Transcribed page contents
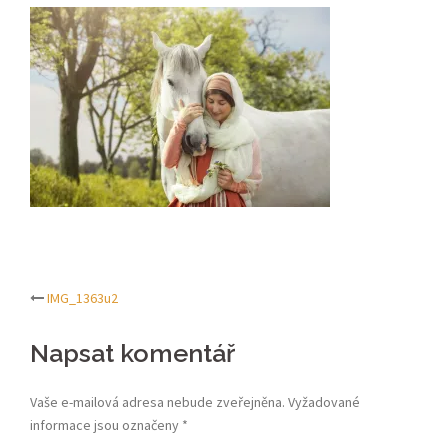
IMG_1363u2
Post
Napsat komentář
navigation
Vaše e-mailová adresa nebude zveřejněna.
Vyžadované
informace jsou označeny
*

Your task
The reply must hold every line above exactly as written and none of the pictures.

Result for this task
IMG_1363u2
Post
Napsat komentář
navigation
Vaše e-mailová adresa nebude zveřejněna.
Vyžadované
informace jsou označeny
*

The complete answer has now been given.